Una vez ahí las enfermeras (o doctores o técnicos, como saberlo a ciencia cierta) me pusieron una manta encima y a los pocos segundos empecé a sentir un calor casi maternal que me abrazaba y me reconfortaba. Unos segundos más tarde mi cuerpo temblaba menos, y menos, hasta quedar inmóvil, quieto, tranquilo; como si un momento de paz trascendente hubiera llegado a mí. Respiraba. Alivio. A dormir.

En algún otro momento, un poco más consciente, abrí los ojos y ella estaba ahí, a mi lado, mirándome con una mezcla de cariño, alivio y esperanza; como diciendo: “Kikín, todo salió bien, estas bien, saldrás adelante… una vez más”. Me extendió la mano y le di la mía, apretándola lo más fuerte que me permitía mi cuerpo aún anestesiado. La miré a los ojos y no sé si le dije con palabras lo que no dudo vio en mis pupilas: “gracias por estar aquí”. Me besó en la mejilla y me abrazó como pudo, y yo hubiera dado todo por poder incorporarme y abrazarla como si fuera la última vez que la fuese a ver… Sin soltar mi mano se quedó ahí, de pie, a mi lado, dándome paz. Alivio. A dormir. 

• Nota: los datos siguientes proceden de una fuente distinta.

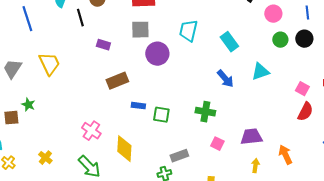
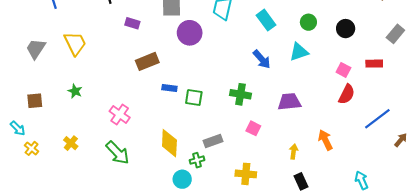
black circle: (304, 39) -> (346, 29), moved
green circle: (280, 40) -> (308, 22), moved
green star: (28, 105) -> (75, 91), moved
purple trapezoid: (251, 137) -> (289, 102), moved
yellow diamond: (124, 149) -> (169, 143), moved

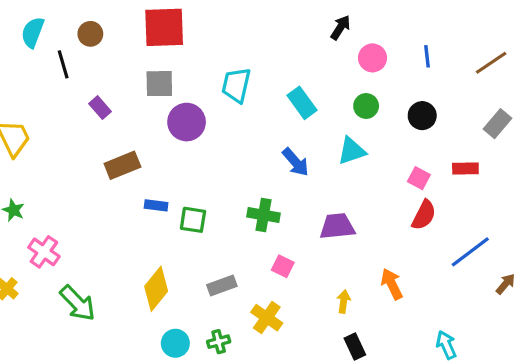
purple rectangle: (132, 23) -> (100, 108), turned 32
pink cross: (120, 114) -> (44, 252), moved
yellow diamond: (169, 143) -> (156, 289), turned 36
green cross: (197, 160) -> (219, 342), moved
yellow cross: (246, 174) -> (267, 318), moved, turned 30

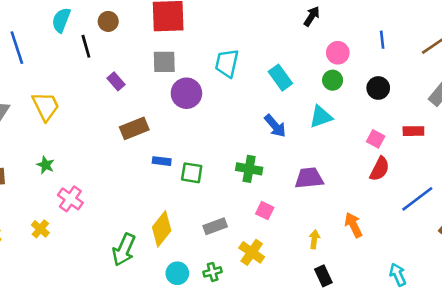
pink circle: (372, 58) -> (338, 53), moved
green arrow: (78, 303) -> (124, 250), moved, turned 68

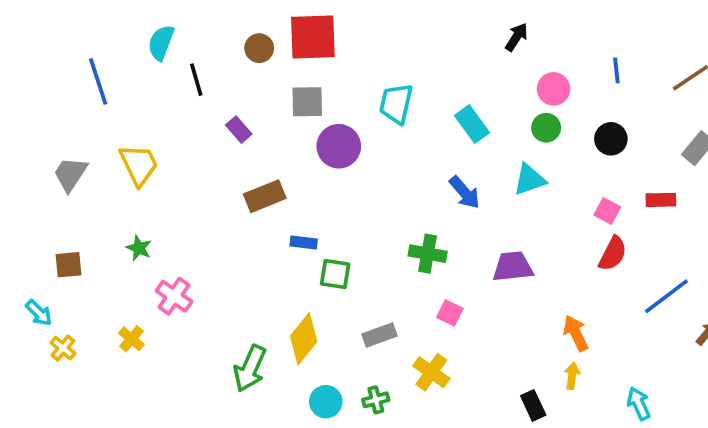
brown circle: (108, 21) -> (259, 48), moved
green square: (192, 173) -> (335, 274), moved
yellow arrow: (314, 239) -> (572, 376), moved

Me volví a incorporar sin noción alguna de tiempo y había una voluntaria a mi lado. Supo de mí desde que ingresé al hospital y no dudó ni un segundo en “recomendar” que estudien bien mí caso. En los tres días que estuve internado antes de la operación no la llegué a ver y la conocía en la sala de recuperación. Con una sonrisa gentil me saludó y probablemente me dijo: “qué bueno que estás bien”. E imagino que yo con una sonrisa similar y si llegaron a salir palabras de mi boca le respondí: “Gracias”. Alivio. A dormir.

Desperté una vez más y ella había regresado, esta vez acompañada. Nunca había visto a mi papá con una bata y gorro de cirugía, y mucho menos le había visto su sonrisa tan grande y hermosa como la de ese momento. Fui feliz y supe que todo estaba bien, que todo estaría bien, pues una sonrisa así lo puede todo, lo ilumina todo. No recuerdo si me dijo algo y mucho menos si le respondí… pero no hubiera sido necesario. Paz. Alivio. A dormir. 

Reaccioné (o me hicieron reaccionar) ya entrada la noche y el doctor que me operó estaba ahí. Me dijo que la operación salió muy bien, que sacaron todo lo que encontraron pero por eso mismo la operación se complicó y tuvo que mezclar diferentes técnicas; pero que había sido una operación exitosa. Que descansara y que por precaución tenía que pasar la noche en esa sala.

“Gracias doctor”, le dije (o eso creo). El doctor prosiguió su camino y ya con más consciencia que en un estado zombie, me quedé tranquilo. No había dolor, no había angustia, no había nada que me perturbe. Así que me acomodé en la cama de hospital más confortable del mundo con mis últimos pensamientos antes de dormir: “Bueno, sigo acá, todo salió bien, así que espero todo siga bien… La lucha continúa”. Paz. Alivio. A dormir.